Twenty years ago, four women met in a room little bigger than a cupboard, to air their poems for the first time …
Or as founder Karen McNabb put it in her speech last night, “to share inspirations, aspirations, and desperations”.
Yesterday was the Airing Cupboard’s 20th anniversary party, and the launch of the Airing Cupboard’s fourth anthology: “Splash”. A really good crowd turned out for the launch, with Bernadette Hall the guest speaker. In honour of the occasion, Bernadette composed a cento of lines taken from various of the poems – it actually made a pretty decent poem! And of course sent everyone to pour over their copies of the book to try and find where the various lines had come from. (The “sagging breasts and testicles” come from page 21, Pat Daley’s The March against Time.)

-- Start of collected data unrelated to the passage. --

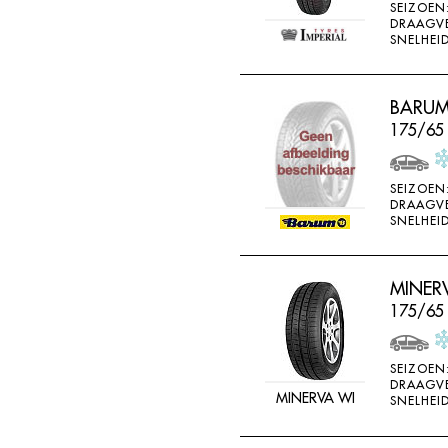
SEIZOEN
DRAAGV
SNELHEID
BARUM
175/65
SEIZOEN
DRAAGV
SNELHEID
MINER
175/65
SEIZOEN
DRAAGV
MINERVA WI
SNELHEID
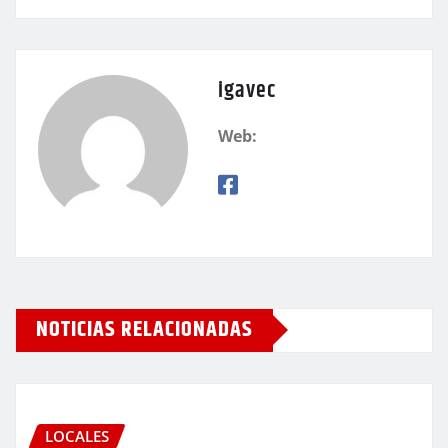
igavec
Web:
NOTICIAS RELACIONADAS
LOCALES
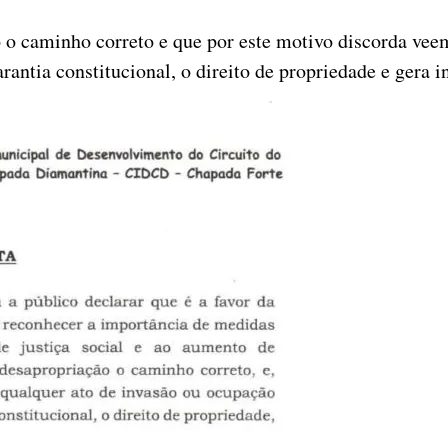
ão o caminho correto e que por este motivo discorda ve
rantia constitucional, o direito de propriedade e gera i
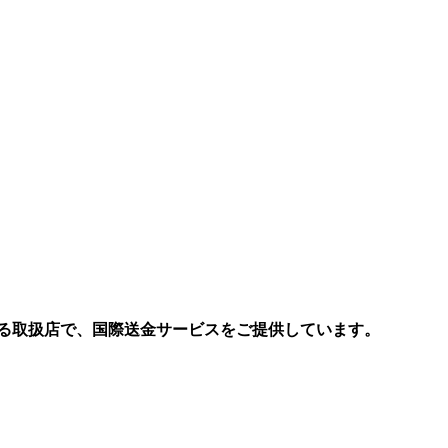
る取扱店で、国際送金サービスをご提供しています。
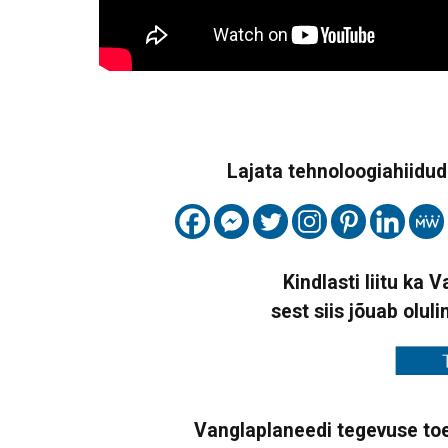
Lajata tehnoloogiahiidude
Kindlasti liitu ka 
sest siis jõuab oluli
Vanglaplaneedi tegevuse toe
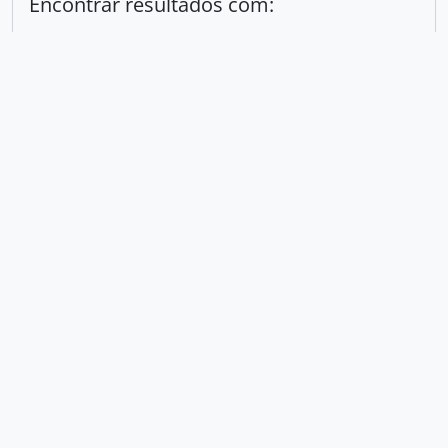
Encontrar resultados com:
em
Excluir critério
Adicionar novo critério
Limitar resultados para:
Entidade custodiadora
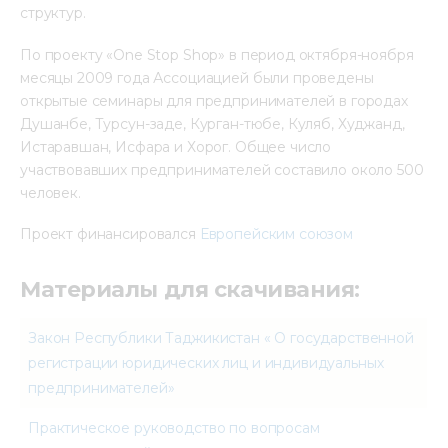
структур.
По проекту «One Stop Shop» в период октября-ноября
месяцы 2009 года Ассоциацией были проведены
открытые семинары для предпринимателей в городах
Душанбе, Турсун-заде, Курган-тюбе, Куляб, Худжанд,
Истаравшан, Исфара и Хорог. Общее число
участвовавших предпринимателей составило около 500
человек.
Проект финансировался
Европейским союзом
Материалы для скачивания:
Закон Республики Таджикистан « О государственной
регистрации юридических лиц и индивидуальных
предпринимателей»
Практическое руководство по вопросам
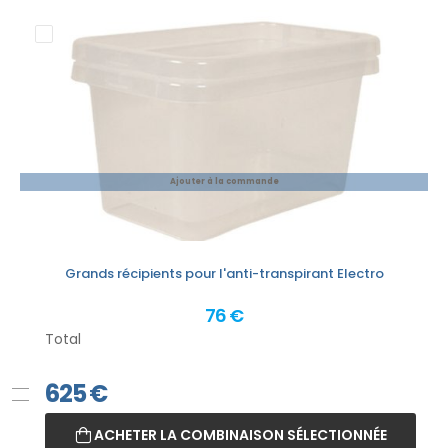
Ajouter à la commande
Grands récipients pour l'anti-transpirant Electro
76 €
Total
625
€
ACHETER LA COMBINAISON SÉLECTIONNÉE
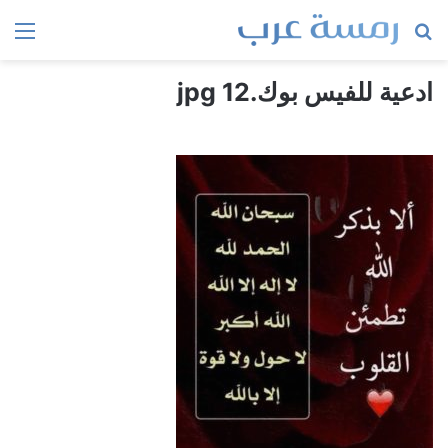
بحث
الق
عن
ادعية للفيس بوك.jpg 12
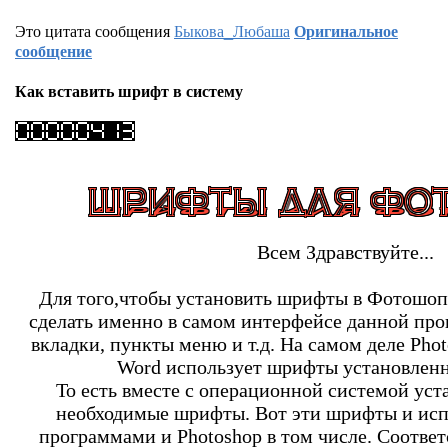
Это цитата сообщения
Быкова_Любаша
Оригинальное
сообщение
Как вставить шрифт в систему
Всем Здравствуйте...
Для того,чтобы установить шрифты в Фотошоп, 
сделать именно в самом интерфейсе данной про
вкладки, пункты меню и т.д. На самом деле Phot
Word использует шрифты установленн
То есть вместе с операционной системой уст
необходимые шрифты. Вот эти шрифты и ис
программами и Photoshop в том числе. Соответ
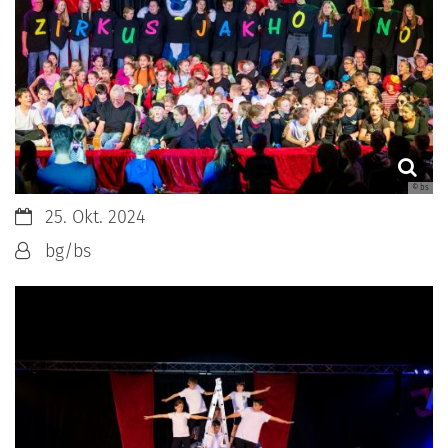
© bs
Datum:
25. Okt. 2024
Von:
bg/bs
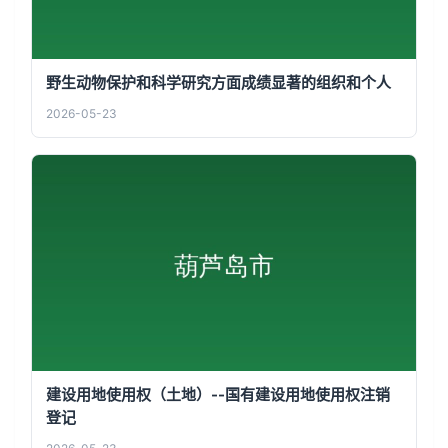
野生动物保护和科学研究方面成绩显著的组织和个人
2026-05-23
建设用地使用权（土地）--国有建设用地使用权注销
登记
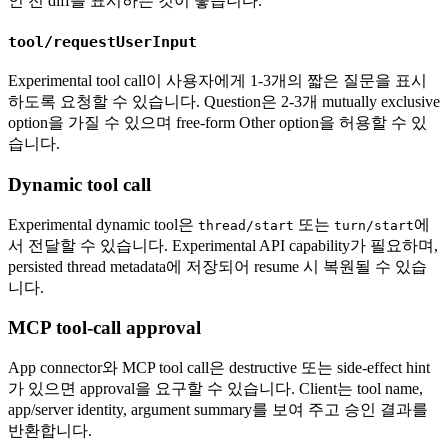
인 전 diff를 표시하는 것이 좋습니다.
tool/requestUserInput
Experimental tool call이 사용자에게 1-3개의 짧은 질문을 표시
하도록 요청할 수 있습니다. Question은 2-3개 mutually exclusive
option을 가질 수 있으며 free-form Other option을 허용할 수 있
습니다.
Dynamic tool call
Experimental dynamic tool은
또는
에
thread/start
turn/start
서 전달할 수 있습니다. Experimental API capability가 필요하며,
persisted thread metadata에 저장되어 resume 시 복원될 수 있습
니다.
MCP tool-call approval
App connector와 MCP tool call은 destructive 또는 side-effect hint
가 있으면 approval을 요구할 수 있습니다. Client는 tool name,
app/server identity, argument summary를 보여 주고 승인 결과를
반환합니다.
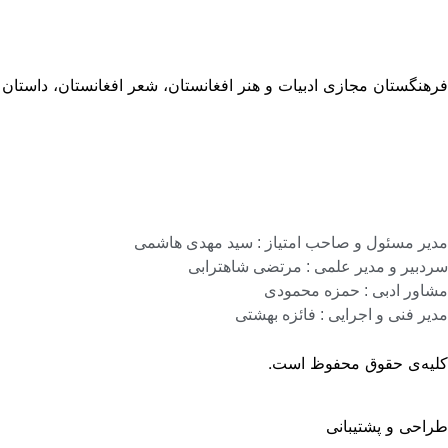
فرهنگستان مجازی ادبیات و هنر افغانستان، شعر افغانستان، داستان
مدیر مسئول و صاحب امتیاز : سید مهدی هاشمی
سردبیر و مدیر علمی : مرتضی شاهترابی
مشاور ادبی : حمزه محمودی
مدیر فنی و اجرایی : فائزه بهشتی
کلیه‌ی حقوق محفوظ است.
طراحی و پشتیبانی
گروه نرم افزاری رسانه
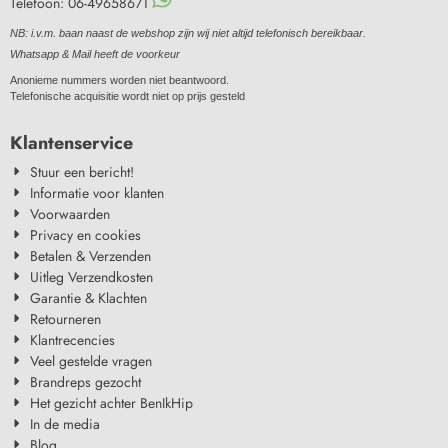
Telefoon: 06-49658671
NB: i.v.m. baan naast de webshop zijn wij niet altijd telefonisch bereikbaar.
Whatsapp & Mail heeft de voorkeur
Anonieme nummers worden niet beantwoord.
Telefonische acquisitie wordt niet op prijs gesteld
Klantenservice
Stuur een bericht!
Informatie voor klanten
Voorwaarden
Privacy en cookies
Betalen & Verzenden
Uitleg Verzendkosten
Garantie & Klachten
Retourneren
Klantrecencies
Veel gestelde vragen
Brandreps gezocht
Het gezicht achter BenIkHip
In de media
Blog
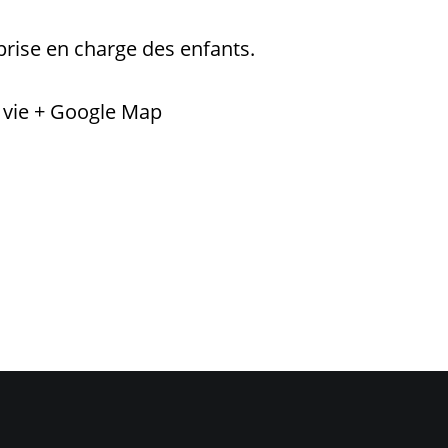
prise en charge des enfants.
 vie
+ Google Map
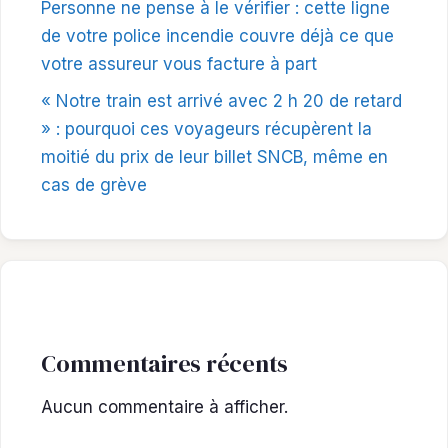
Personne ne pense à le vérifier : cette ligne
de votre police incendie couvre déjà ce que
votre assureur vous facture à part
« Notre train est arrivé avec 2 h 20 de retard
» : pourquoi ces voyageurs récupèrent la
moitié du prix de leur billet SNCB, même en
cas de grève
Commentaires récents
Aucun commentaire à afficher.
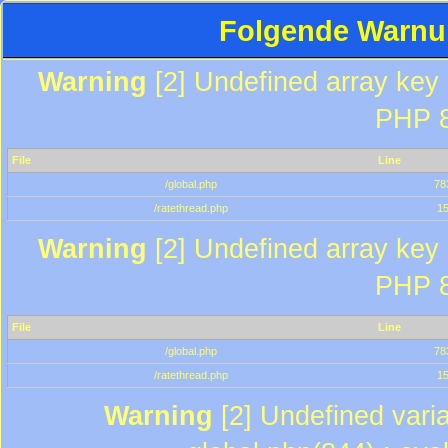
Folgende Warnun
Warning
[2] Undefined array key "
PHP 8
File
Line
/global.php
78
/ratethread.php
1
Warning
[2] Undefined array key "
PHP 8
File
Line
/global.php
78
/ratethread.php
1
Warning
[2] Undefined varia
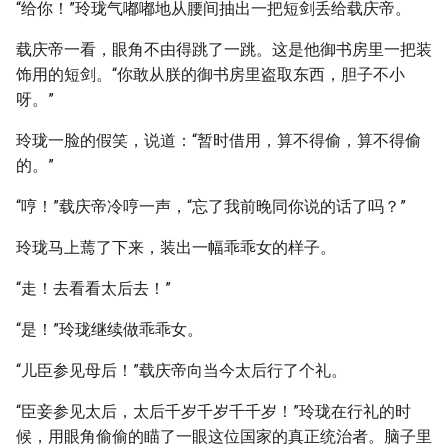
“给你！”玲珑气嘟嘟地从腰间抽出一把短剑丢给载庆帝。
载庆帝一看，眼角不由得跳了一跳。这是他御书房里一把装
饰用的短剑。“你敢从朕的御书房里盗取东西，胆子不小
呀。”
玲珑一脸的假笑，说道：“暂时借用，算不得偷，算不得偷
的。”
“哼！”载庆帝冷哼一声，“忘了我前晚同你说的话了吗？”
玲珑马上蔫了下来，装出一幅乖乖女的样子。
“走！去看看太后去！”
“是！”玲珑继续做乖乖女。
“儿臣参见母后！”载庆帝向当今太后行了个礼。
“臣妾参见太后，太后千岁千岁千千岁！”玲珑在行礼的时
候，用眼角偷偷的瞄了一眼这位国家的真正统治者。脑子里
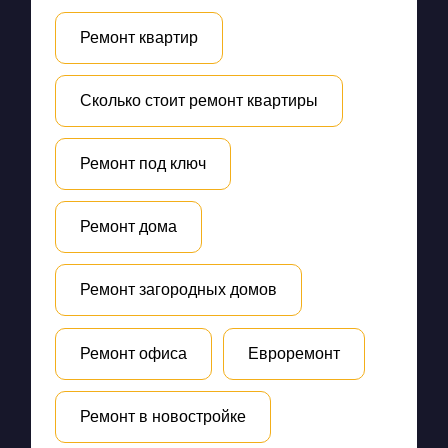
Ремонт квартир
Сколько стоит ремонт квартиры
Ремонт под ключ
Ремонт дома
Ремонт загородных домов
Ремонт офиса
Евроремонт
Ремонт в новостройке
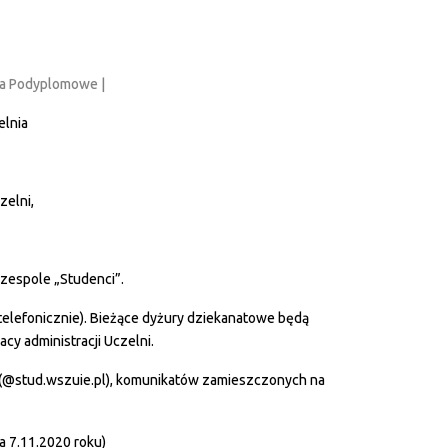
udia Podyplomowe |
elnia
zelni,
 zespole „Studenci”.
b telefonicznie). Bieżące dyżury dziekanatowe będą
cy administracji Uczelni.
 (@stud.wszuie.pl), komunikatów zamieszczonych na
a 7.11.2020 roku)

Twenty years! I owe a huge debt to the Airing Cupboard. Joining them back in 1999 was genuinely life-changing. The chance to meet other poets (including some who’s work I’d been eagerly devouring for quite a while) and learn from them, in a supportive, safe, positive environment. Just being in a room with other people who had also made that leap from writing poems in secret to answering “what do you do?” with the P word … it was joyous. I know that sounds a bit corny, but it really was. And so many of the people in that room described the moment of telling their families what they did in the same way – as “coming out of the closet”. Oh boy, did that ever describe how it felt! So Airing Cupboard meetings, two precious hours every second Friday, were a chance to say it loud and say it proud – I am a poet!
I was a member for (I think) four years. So there were plenty of faces that I recognised. But way more that I didn’t, which was fantastic. It really hit home just how wide spread the influence of Airing Cupboard has become – a high proportion of the regulars at the Autumn Poetry Readings were in that room. Poets with multiple books behind them, poets who are involved with publishing, on committees of other important cultural organisations, poets who have gone on to become fixtures in New Zealand poetry. I suspect you could play the “six degrees of separation” game with virtually any figure in the New Zealand literary scene, and find an Airing Cupboard connection within a handful of links.
They gave me permission to write. To find my own voice. Then to develop it. It was the most precious gift anyone could have given. Airing Cupboard was my nest – a place to experiment safely. To fail safely – and if you can’t risk failure, how do you ever grow?
Bless you, Airing Cupboard. Go well. May you thrive for another twenty years.